Republican Saxby Chambliss is Vice Chairman of the Senate Select Committee on Intelligence, but the retiring Republicans do not hold anything close to the level of seniority and influence that the retiring Democrats do, especially with regard to business interests. These chairmanship changes will likely have profound effects on the prioritization of the legislative agenda.
When Senate Finance Chairman Max Baucus announced his planned retirement in April 2013, many anticipated that he would lead the charge for a tax overhaul as his last major act in Congress. Six months later, Baucus was unexpectedly announced as the next U.S. Ambassador to China. While it is not yet clear when he will resign to take the post, Tuesday’s confirmation hearing at the Senate Foreign Relations Committee indicates that he will easily be confirmed by the Senate and retire before the end of his current term.
Baucus’ expected resignation evaporates the momentum for any major tax overhaul happening in 2014. However, on the same day that his ambassadorship was first reported, he officially released his proposal for energy tax reform.
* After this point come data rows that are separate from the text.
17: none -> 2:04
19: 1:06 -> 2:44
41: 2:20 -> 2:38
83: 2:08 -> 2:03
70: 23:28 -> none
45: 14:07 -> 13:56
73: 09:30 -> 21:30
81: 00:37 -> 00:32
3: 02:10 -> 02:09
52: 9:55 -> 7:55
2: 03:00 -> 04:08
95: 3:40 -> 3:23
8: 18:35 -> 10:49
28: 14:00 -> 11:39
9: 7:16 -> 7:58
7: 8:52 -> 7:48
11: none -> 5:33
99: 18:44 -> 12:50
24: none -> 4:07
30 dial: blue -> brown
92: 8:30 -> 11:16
This proposal was preceded by November’s discussion drafts on international taxes, tax administration, and cost recovery and accounting.
Senator Ron Wyden (D-OR) is set to take over as Chairman of the Senate Finance Committee, and, like Baucus, is interested in rewriting the tax code. Wyden is known for seeking bipartisanship on a wide range of issues, but with the committee likely focusing on health care-related issues for the foreseeable future, it is unlikely that he and House Ways and Means Committee Chairman Dave Camp will be able to develop enough rapport to move forward on passing any part of tax reform, including Baucus’ proposals.
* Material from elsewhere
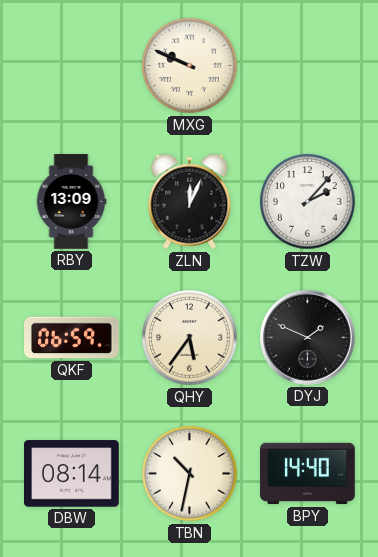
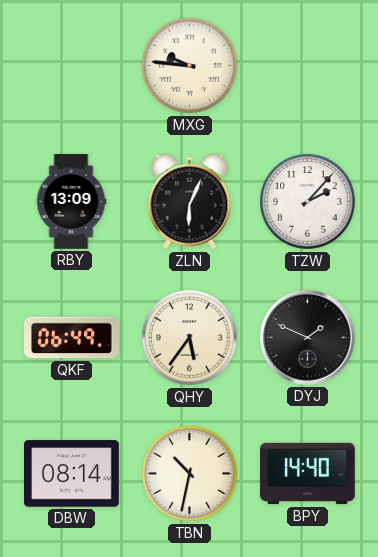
MXG: 9:49 -> 9:46
ZLN: 12:04 -> 6:04
QKF: 06:59 -> 06:49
Senate Finance Chairman Baucus was also extremely influential in crafting the Affordable Care Act. Even though the massive piece of legislation was signed into law nearly four years ago, the regulations associated with its implementation will take years to finalize. Last April, he notably announced his fear that the law’s implementation could become “a huge train wreck,” and considering the launch of healthcare.gov, his concerns were accurate.
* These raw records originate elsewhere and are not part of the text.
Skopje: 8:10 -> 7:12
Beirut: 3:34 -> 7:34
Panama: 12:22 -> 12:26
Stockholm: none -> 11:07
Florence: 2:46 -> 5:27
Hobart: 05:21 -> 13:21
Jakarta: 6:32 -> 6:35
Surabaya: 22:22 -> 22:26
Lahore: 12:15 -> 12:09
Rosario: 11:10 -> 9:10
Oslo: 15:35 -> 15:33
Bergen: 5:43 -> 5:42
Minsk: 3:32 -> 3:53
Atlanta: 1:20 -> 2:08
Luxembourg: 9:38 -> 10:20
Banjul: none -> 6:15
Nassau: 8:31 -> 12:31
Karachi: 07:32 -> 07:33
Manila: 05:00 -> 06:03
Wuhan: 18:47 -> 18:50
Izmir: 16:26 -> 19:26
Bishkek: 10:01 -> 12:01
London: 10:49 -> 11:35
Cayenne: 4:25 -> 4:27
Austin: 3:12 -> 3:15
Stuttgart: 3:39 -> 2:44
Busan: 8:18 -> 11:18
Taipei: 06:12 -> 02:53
Along with the ongoing issues surrounding the individual mandate, the employer mandate, which was delayed until 2015, will almost certainly have compliance problems that will dominate the committee’s work and hearing schedule. The departures of Jay Rockefeller, Chairman of Senate Finance’s Subcommittee on Health Care, and Tom Harkin, Chairman of the Senate HELP Committee, mean that when witnesses come to testify on the Affordable Care Act in the 114th Congress, some of the most important figures involved in passing the law will not be present to address the most pressing implementation issues facing business leaders.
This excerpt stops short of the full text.